Sorun şu ki, Atatürk Türk diline en uygun yazımın hangi alfabeyle nasıl yapılabileceğini belirlemek için dönemin ileri gelen dil bilimcilerini toplamış ve beyin fırtınası ya da beyin tornadosu diyebileğimiz bir etkinlik organize etmiştir. Şu anki Latin kökenli Türk alfabesi bile böyle türemiştir. Zaten azıcık kültür ile Alfa, Beta, Gama, Teta gibi harflerin neden alfabemizde olmadığının sorgulanması, ya da W, Q gibi harfleri neden alfabemize dahil etmediğimiz soruları bu iddiaları çürütmeye sanırım yeterli olacaktır.

3) DİKTATÖR ATATÜRK

Diktatör dediğimizde Kibar Feyzo'nun Faşo tanımı gibi bir şey gelmektedir akıllara. İngilizce Dikte etmekten gelen ve dikte eden anlamına gelen bu sözcüğün sözlük anlamına takılırsak dünyada diktatör olmayan lider bulmak için projektör kullanmak gerekir.

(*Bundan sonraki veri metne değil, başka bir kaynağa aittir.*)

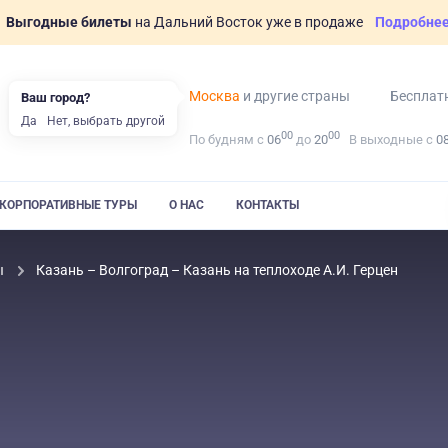
Выгодные билеты
на Дальний Восток уже в продаже
Подробне
Москва
и другие страны
Бесплат
Ваш город?
Да
Нет, выбрать другой
00
00
По будням с
06
до
20
В выходные с
0
КОРПОРАТИВНЫЕ ТУРЫ
О НАС
КОНТАКТЫ
ы
Казань – Волгоград – Казань на теплоходе А.И. Герцен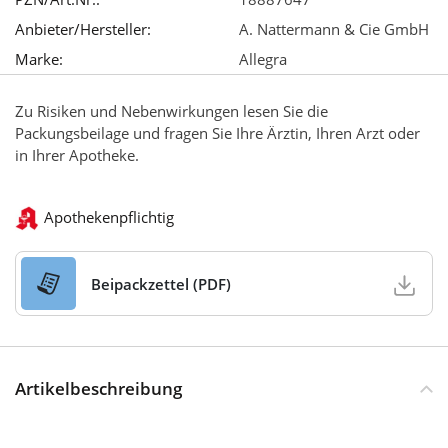
Anbieter/Hersteller:
A. Nattermann & Cie GmbH
Marke:
Allegra
Zu Risiken und Nebenwirkungen lesen Sie die
Packungsbeilage und fragen Sie Ihre Ärztin, Ihren Arzt oder
in Ihrer Apotheke.
Apothekenpflichtig
Beipackzettel (PDF)
Artikelbeschreibung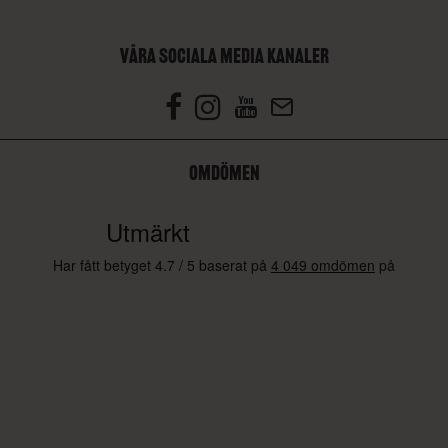
VÅRA SOCIALA MEDIA KANALER
OMDÖMEN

Ancak amacı bilmediği bir gezegene ait bu çamuru bilmediği bir dünyanın canlısına atmak olan zihinlerde ise birisine bu etiketi yapıştırmaya çalışmak hiç de zor değildir. Bu kitledekilere göre amacı etnik temizlik yapmak olarak gösterilen Atatürk saf Türk ırkını hayatta bırakırken diğer tüm etnik grupları temizleme amacını gütmektedir.

Peki, İngiliz generallerin Amerikan mevkidaşlarıyla birlikte ayaklandırmayı planladıkları ve bunu defalarca denedikleri Kürt halkının ateşli şekilde inandığı bu olaylar silsilesi gerçekten böyle mi olmuştur?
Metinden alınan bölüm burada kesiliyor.